**TASK BRIEF:** Beginning with the line that holds "Authorized (153, 2281)" and finishing with the line that holds "Learn more (392, 991)", repeat the listing exactly, leaving every picture out.
Segment Start: DATA SHOWN
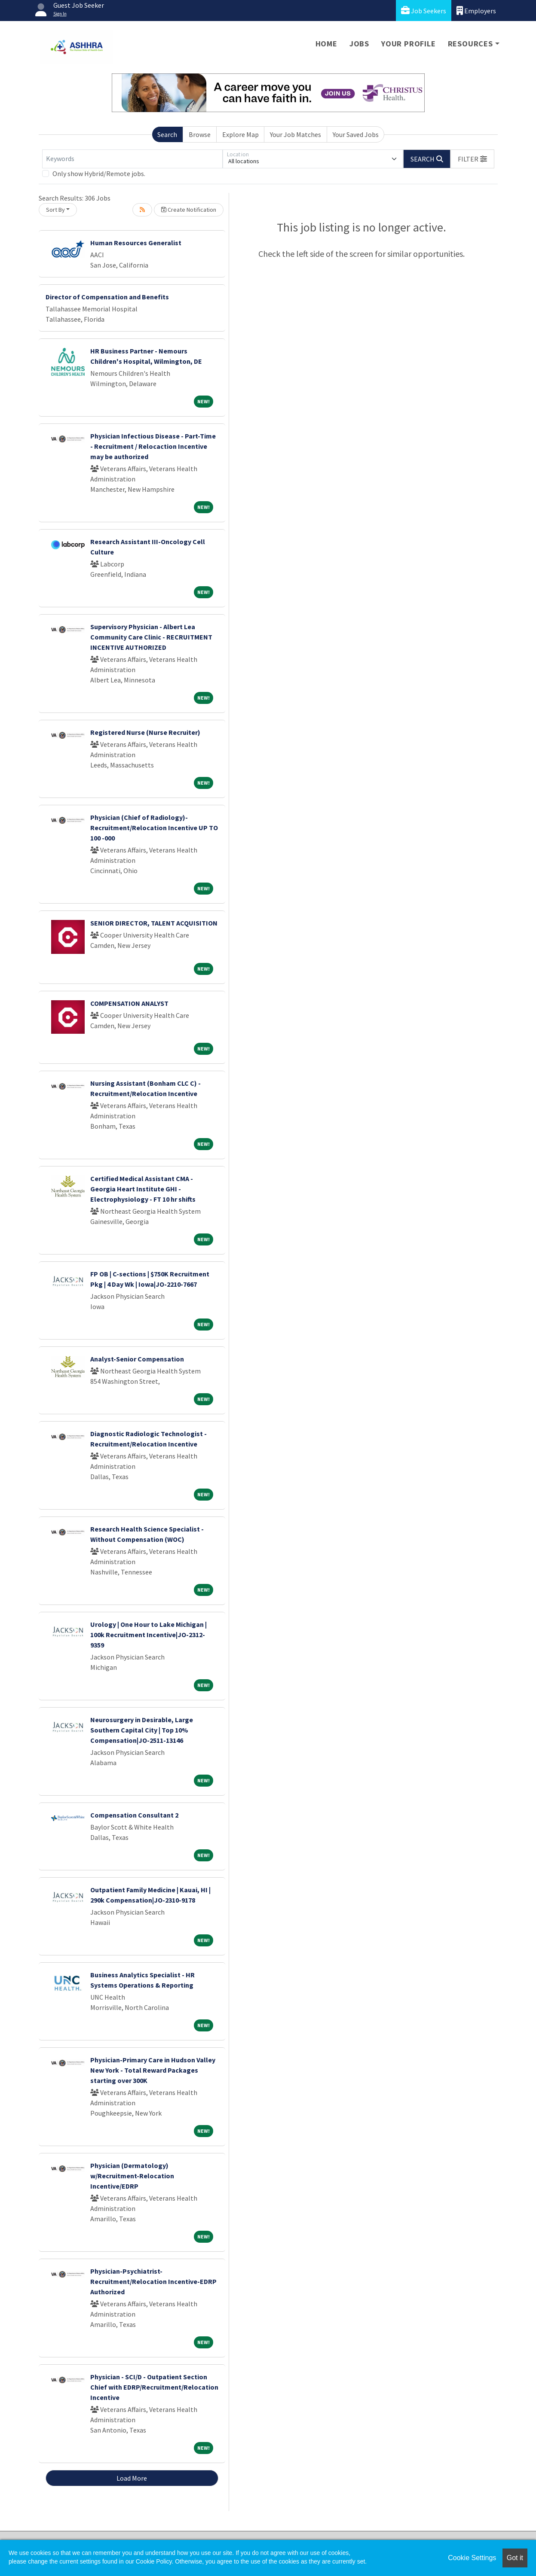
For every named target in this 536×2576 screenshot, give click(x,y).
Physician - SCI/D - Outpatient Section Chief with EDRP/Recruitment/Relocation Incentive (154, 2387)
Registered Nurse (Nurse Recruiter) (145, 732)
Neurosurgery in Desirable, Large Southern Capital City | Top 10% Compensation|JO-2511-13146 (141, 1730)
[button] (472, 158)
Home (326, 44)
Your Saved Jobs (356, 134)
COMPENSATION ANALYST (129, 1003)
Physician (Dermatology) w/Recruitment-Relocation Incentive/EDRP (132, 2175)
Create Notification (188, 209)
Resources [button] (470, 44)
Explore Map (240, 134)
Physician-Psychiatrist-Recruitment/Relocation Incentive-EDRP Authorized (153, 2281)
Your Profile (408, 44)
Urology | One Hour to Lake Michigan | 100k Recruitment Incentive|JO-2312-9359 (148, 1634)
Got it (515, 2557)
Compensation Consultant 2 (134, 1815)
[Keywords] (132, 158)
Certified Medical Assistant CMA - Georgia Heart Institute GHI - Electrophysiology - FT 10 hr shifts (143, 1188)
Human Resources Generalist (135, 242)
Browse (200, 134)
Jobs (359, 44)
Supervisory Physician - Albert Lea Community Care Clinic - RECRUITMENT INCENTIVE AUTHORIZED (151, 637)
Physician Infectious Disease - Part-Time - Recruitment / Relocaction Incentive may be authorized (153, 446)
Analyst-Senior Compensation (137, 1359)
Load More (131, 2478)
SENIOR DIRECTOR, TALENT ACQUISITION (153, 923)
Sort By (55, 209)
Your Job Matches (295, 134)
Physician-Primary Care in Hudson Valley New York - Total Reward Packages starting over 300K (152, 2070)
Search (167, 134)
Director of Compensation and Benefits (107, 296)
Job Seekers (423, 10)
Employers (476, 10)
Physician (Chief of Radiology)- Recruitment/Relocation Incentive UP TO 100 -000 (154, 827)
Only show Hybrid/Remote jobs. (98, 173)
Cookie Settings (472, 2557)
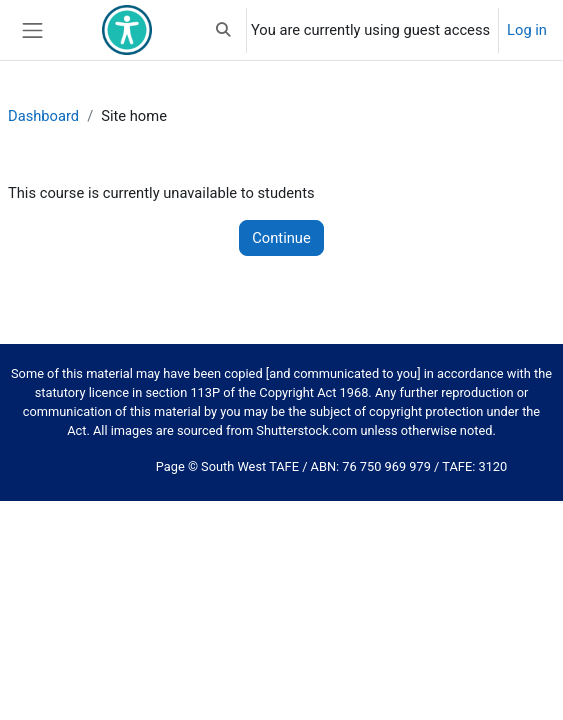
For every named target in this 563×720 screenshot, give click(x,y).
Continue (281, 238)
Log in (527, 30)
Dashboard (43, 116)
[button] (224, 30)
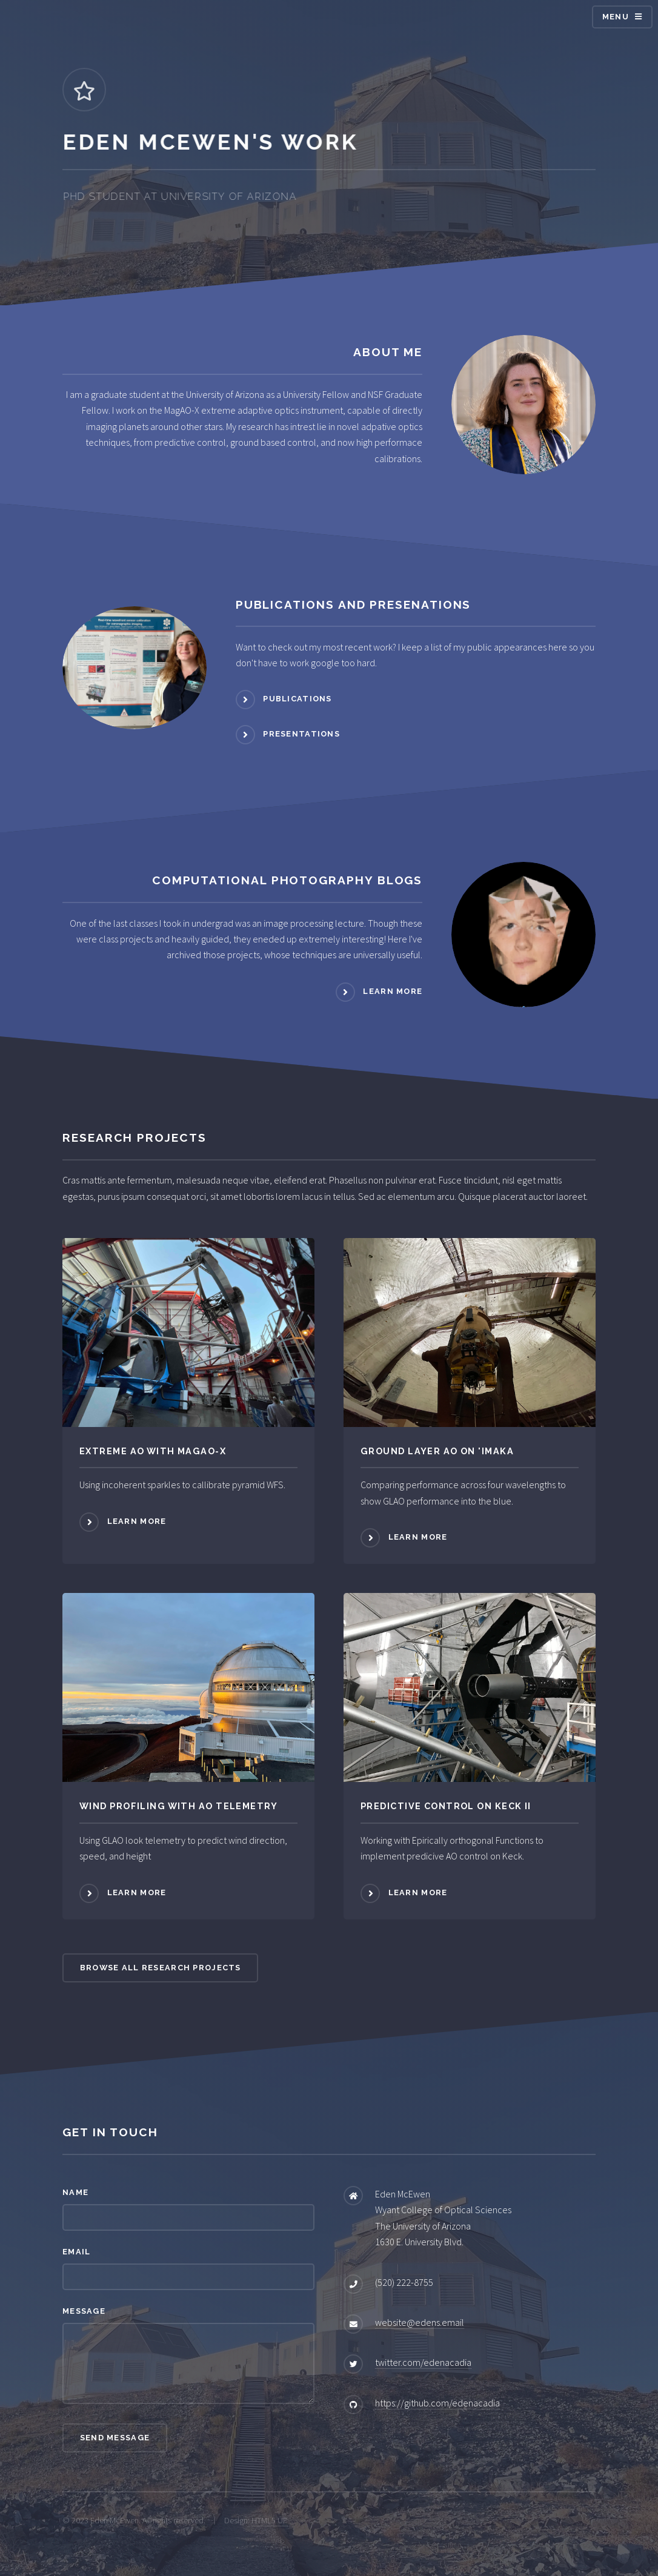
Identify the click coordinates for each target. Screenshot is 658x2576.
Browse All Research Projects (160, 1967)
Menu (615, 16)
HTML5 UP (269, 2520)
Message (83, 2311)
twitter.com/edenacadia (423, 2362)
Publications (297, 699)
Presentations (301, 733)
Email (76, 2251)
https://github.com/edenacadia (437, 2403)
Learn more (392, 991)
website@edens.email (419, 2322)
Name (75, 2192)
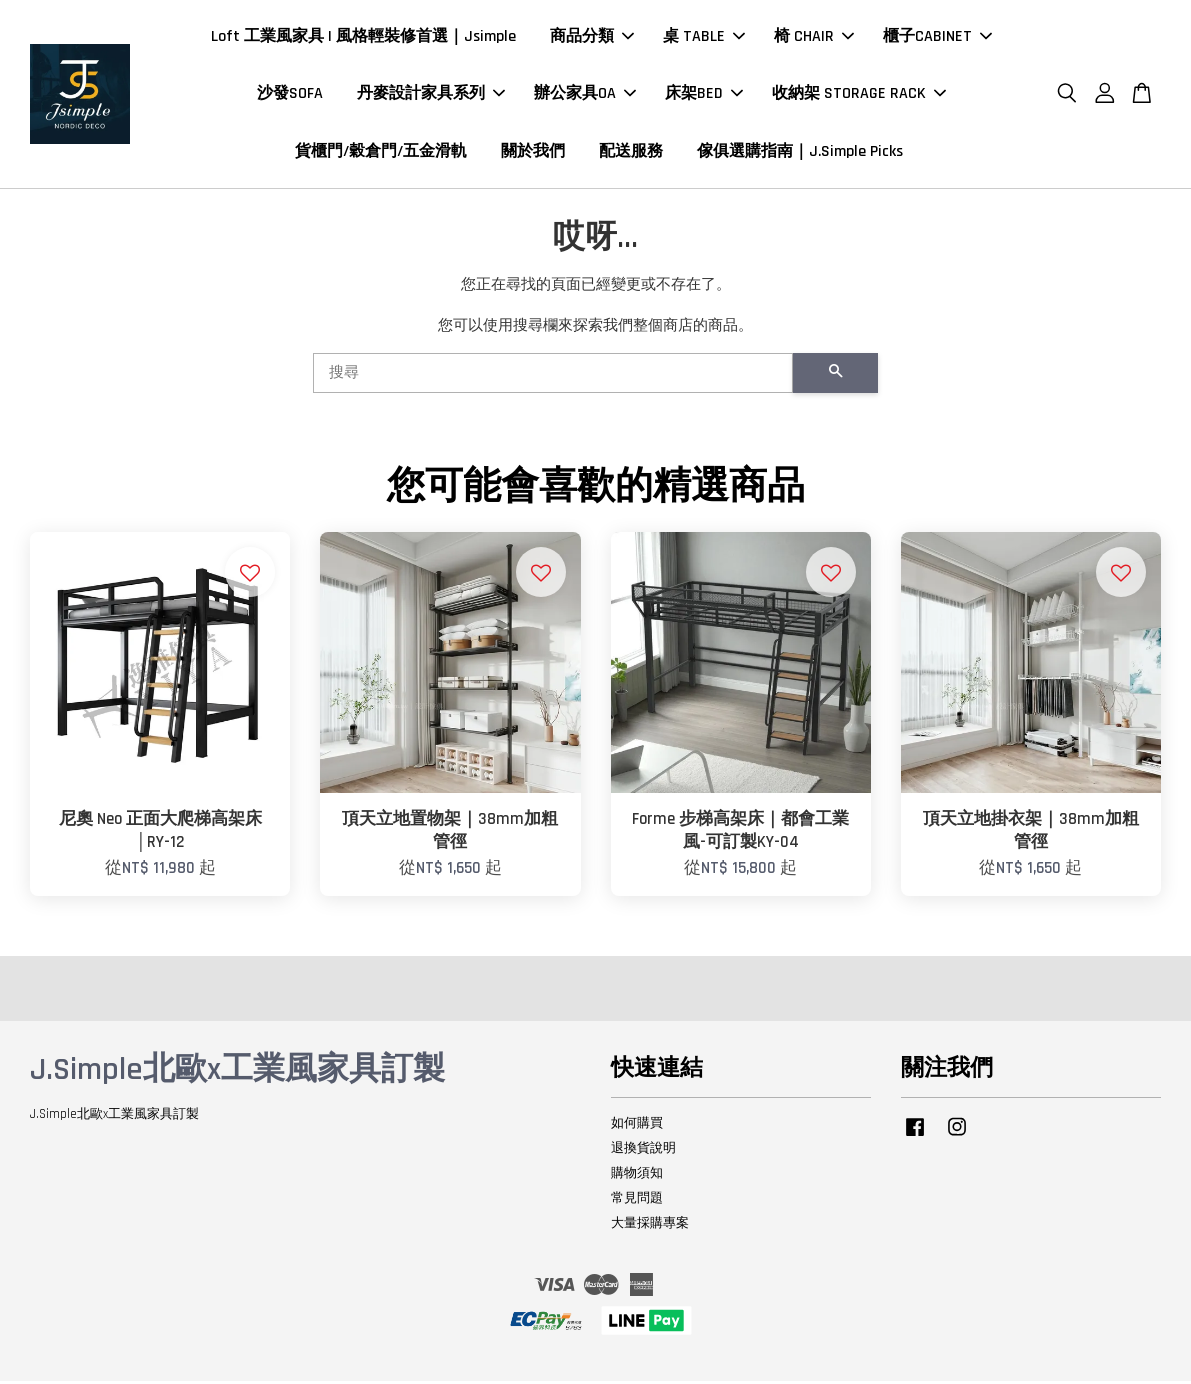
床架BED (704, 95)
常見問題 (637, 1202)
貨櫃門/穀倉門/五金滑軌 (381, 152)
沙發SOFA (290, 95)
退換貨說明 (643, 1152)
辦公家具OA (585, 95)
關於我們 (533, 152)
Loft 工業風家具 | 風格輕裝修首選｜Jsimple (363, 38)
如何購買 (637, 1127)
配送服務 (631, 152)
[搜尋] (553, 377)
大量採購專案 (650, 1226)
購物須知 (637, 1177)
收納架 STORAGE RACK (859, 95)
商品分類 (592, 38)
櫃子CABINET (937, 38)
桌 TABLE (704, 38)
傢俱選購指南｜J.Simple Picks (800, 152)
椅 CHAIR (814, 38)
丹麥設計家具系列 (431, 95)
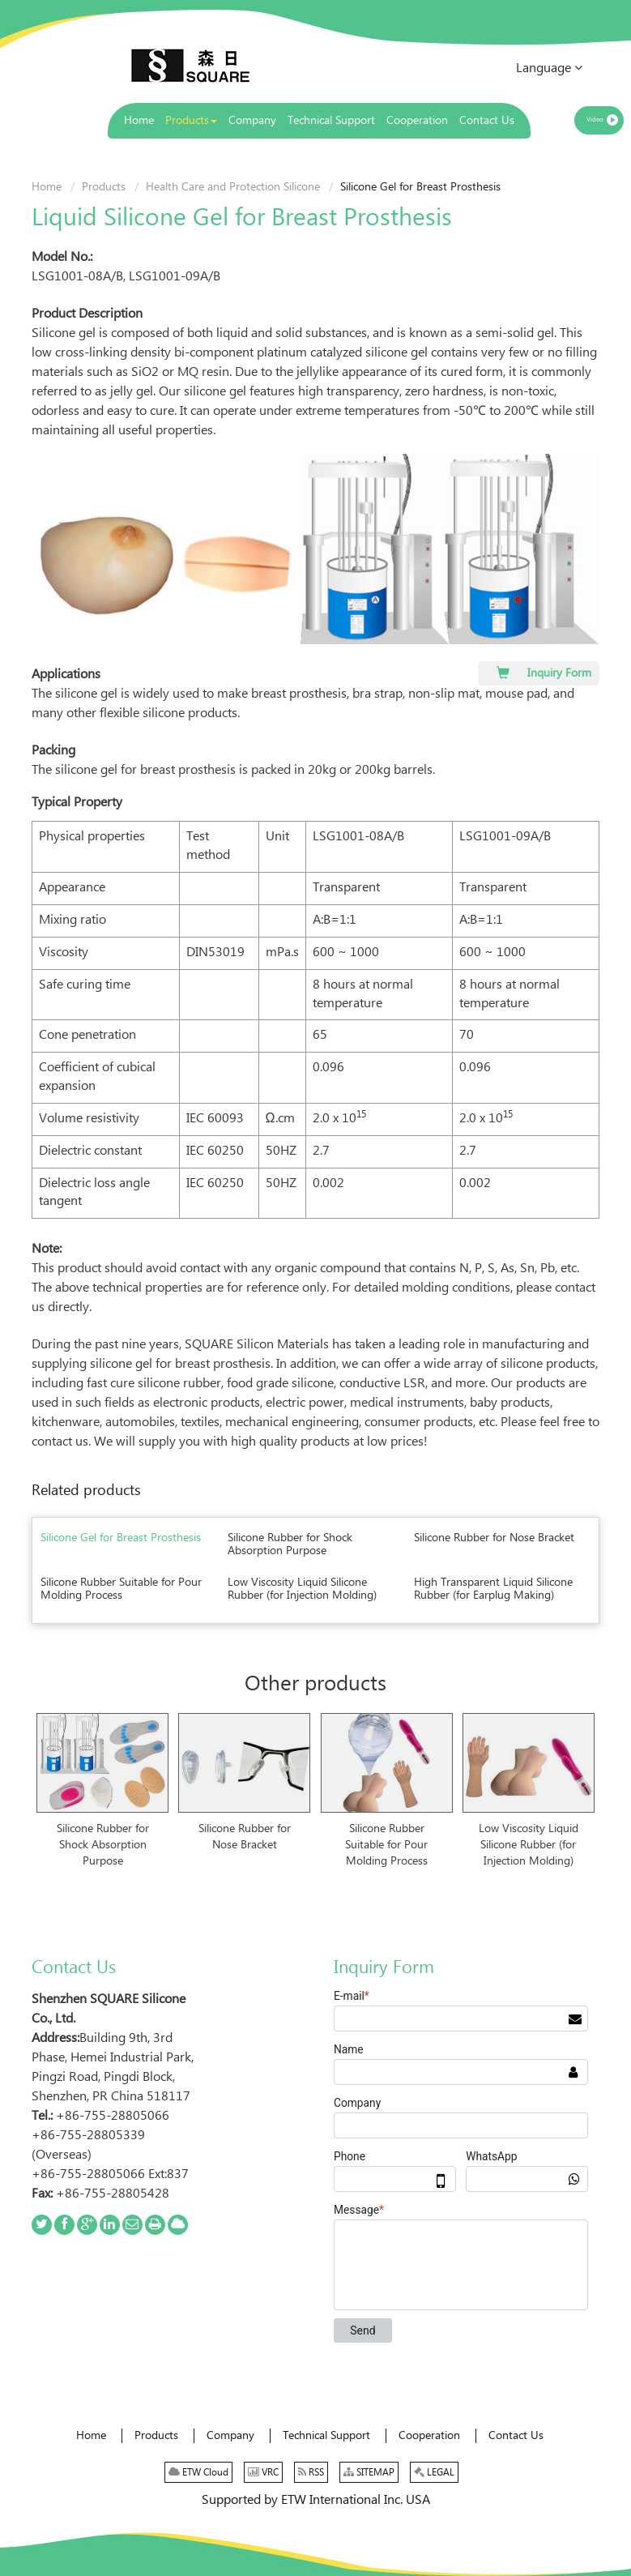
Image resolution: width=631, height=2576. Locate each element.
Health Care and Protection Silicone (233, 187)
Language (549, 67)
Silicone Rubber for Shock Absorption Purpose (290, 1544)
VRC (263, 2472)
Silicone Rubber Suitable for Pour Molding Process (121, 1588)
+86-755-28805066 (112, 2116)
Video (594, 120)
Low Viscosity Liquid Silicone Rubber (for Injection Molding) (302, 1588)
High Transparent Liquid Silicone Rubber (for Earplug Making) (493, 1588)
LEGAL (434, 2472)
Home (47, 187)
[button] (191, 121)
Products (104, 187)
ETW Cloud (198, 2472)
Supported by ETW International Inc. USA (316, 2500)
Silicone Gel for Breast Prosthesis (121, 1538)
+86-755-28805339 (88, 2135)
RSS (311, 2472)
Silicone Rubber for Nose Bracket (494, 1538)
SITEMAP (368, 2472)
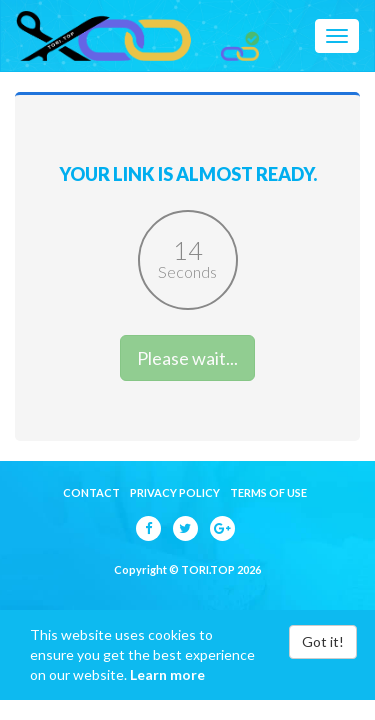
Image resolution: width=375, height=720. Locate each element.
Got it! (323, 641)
Segment End: DATA SHOWN
**RESULT OF THE TASK:**
Physician-Psychiatrist-Recruitment/Relocation Incentive-EDRP Authorized (153, 2281)
Your Profile (408, 44)
Urology | One Hour to Lake Michigan | 100k Recruitment Incentive|JO-2312-9359 (148, 1634)
Got it (515, 2557)
Compensation Consultant 2 (134, 1815)
[Keywords] (132, 158)
Certified Medical Assistant CMA - Georgia Heart Institute GHI - Electrophysiology - FT 10 hr shifts (143, 1188)
Human Resources Generalist (135, 242)
Browse (200, 134)
Jobs (359, 44)
Supervisory Physician - Albert Lea Community Care Clinic - RECRUITMENT INCENTIVE AUTHORIZED (151, 637)
Physician Infectious Disease - Part-Time - Recruitment / Relocaction Incentive may be authorized (153, 446)
Analyst-Senior Compensation (137, 1359)
Load More (131, 2478)
SENIOR DIRECTOR, TALENT ACQUISITION (153, 923)
Sort By (55, 209)
Your Job Matches (295, 134)
Physician-Primary Care in Hudson Valley New York - Total Reward Packages starting over 300K (152, 2070)
Search (167, 134)
Director of Compensation and Benefits (107, 296)
Job Seekers (423, 10)
Employers (476, 10)
Physician (Chief of Radiology)- Recruitment/Relocation Incentive UP TO 100 -000 (154, 827)
Only show Hybrid/Remote jobs. (98, 173)
Cookie Settings (472, 2557)
For every named target in this 563×720 screenshot, give click(x,y).
Continue (281, 238)
Log in (527, 30)
Dashboard (43, 116)
[button] (224, 30)
Identify the click coordinates for each target. Screenshot is 658x2576.
Browse All Research Projects (160, 1967)
Menu (615, 16)
HTML5 UP (269, 2520)
Message (83, 2311)
twitter.com/edenacadia (423, 2362)
Publications (297, 699)
Presentations (301, 733)
Email (76, 2251)
https://github.com/edenacadia (437, 2403)
Learn more (392, 991)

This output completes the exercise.